● Task to complete
Check the records below line by line. Give the count of lines with "меня", and nothing else.

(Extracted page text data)

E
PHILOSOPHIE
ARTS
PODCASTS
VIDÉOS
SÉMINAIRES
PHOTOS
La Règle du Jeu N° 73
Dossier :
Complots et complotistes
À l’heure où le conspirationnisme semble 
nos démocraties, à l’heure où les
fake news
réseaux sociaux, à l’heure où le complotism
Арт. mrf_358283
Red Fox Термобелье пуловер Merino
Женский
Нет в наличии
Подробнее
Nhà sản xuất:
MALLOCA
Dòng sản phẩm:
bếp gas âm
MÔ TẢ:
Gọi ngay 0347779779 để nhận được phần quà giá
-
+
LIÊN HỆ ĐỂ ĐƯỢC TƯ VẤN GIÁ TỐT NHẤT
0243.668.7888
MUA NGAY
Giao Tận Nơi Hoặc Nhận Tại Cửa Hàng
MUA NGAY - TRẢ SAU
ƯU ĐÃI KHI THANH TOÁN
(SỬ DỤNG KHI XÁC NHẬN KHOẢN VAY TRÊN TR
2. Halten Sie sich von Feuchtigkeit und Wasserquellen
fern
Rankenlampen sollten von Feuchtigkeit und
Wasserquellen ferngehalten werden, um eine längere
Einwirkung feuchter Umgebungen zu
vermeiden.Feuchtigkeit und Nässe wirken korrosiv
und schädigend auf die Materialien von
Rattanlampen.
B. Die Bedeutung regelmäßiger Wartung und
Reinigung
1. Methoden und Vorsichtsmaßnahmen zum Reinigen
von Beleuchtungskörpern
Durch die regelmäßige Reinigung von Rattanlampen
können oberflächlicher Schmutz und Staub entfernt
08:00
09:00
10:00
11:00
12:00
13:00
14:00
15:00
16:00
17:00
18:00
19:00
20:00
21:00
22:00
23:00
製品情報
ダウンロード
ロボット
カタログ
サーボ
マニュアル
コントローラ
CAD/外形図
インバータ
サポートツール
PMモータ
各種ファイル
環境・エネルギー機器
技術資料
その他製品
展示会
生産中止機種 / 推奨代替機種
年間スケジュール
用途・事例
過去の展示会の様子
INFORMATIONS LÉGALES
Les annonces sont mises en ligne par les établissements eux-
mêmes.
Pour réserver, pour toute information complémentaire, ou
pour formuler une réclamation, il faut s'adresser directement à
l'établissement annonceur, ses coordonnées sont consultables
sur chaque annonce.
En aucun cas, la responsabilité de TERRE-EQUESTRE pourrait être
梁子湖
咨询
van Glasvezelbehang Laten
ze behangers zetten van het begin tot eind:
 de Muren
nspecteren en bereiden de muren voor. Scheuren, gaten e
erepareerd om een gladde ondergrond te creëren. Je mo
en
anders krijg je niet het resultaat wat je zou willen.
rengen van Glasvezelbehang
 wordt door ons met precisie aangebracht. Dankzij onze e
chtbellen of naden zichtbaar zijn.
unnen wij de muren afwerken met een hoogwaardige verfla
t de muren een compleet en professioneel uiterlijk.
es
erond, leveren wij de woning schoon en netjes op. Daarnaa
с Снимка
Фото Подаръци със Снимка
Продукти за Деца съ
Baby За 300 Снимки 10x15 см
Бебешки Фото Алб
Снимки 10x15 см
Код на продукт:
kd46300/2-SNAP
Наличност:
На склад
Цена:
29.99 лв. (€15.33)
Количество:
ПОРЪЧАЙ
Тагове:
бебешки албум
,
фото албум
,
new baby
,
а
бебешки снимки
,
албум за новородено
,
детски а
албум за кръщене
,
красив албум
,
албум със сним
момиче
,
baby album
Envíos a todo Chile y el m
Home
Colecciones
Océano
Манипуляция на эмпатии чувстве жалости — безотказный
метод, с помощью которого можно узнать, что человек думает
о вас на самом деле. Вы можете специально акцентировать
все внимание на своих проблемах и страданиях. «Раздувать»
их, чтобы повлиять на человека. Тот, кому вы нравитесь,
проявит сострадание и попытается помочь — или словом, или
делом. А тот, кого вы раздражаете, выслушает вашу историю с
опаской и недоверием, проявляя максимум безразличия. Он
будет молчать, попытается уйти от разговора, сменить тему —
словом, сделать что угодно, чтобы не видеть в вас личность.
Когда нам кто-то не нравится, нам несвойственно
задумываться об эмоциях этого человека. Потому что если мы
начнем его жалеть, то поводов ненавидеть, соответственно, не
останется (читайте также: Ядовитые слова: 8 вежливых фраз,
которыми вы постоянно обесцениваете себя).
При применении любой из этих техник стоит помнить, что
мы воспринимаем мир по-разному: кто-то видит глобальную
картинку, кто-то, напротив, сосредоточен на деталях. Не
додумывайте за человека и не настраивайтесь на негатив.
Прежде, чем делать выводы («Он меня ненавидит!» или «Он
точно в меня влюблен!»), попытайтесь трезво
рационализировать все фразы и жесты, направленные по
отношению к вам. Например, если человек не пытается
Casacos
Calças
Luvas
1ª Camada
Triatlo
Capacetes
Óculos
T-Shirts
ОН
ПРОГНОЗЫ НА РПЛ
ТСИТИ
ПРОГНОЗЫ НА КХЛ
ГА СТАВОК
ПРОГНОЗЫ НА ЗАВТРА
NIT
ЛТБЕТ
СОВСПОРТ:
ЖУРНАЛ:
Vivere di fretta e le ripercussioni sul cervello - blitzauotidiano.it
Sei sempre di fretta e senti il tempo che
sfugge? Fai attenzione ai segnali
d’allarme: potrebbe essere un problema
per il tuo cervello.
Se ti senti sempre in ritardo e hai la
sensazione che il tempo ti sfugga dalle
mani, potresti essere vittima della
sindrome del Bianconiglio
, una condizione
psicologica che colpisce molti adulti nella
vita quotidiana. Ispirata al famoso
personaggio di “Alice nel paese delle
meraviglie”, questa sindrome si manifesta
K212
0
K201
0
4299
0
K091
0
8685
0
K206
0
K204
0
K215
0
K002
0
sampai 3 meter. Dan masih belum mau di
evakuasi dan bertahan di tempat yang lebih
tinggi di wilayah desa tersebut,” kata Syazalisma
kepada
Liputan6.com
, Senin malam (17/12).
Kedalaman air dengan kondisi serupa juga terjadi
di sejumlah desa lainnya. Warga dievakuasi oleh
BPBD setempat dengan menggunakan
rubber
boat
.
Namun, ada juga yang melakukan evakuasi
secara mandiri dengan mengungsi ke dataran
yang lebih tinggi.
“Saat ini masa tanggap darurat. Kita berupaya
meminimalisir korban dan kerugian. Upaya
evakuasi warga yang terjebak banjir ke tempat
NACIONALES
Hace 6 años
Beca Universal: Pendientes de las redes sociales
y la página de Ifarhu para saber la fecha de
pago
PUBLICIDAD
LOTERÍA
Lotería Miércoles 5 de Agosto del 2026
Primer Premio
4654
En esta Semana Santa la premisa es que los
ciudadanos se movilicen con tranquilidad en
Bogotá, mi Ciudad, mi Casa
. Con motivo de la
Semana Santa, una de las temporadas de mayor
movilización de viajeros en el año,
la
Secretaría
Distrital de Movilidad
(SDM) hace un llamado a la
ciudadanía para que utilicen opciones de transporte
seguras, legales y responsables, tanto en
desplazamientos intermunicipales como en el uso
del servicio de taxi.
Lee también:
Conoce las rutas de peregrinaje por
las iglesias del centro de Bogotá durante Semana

● Solution to the problem
2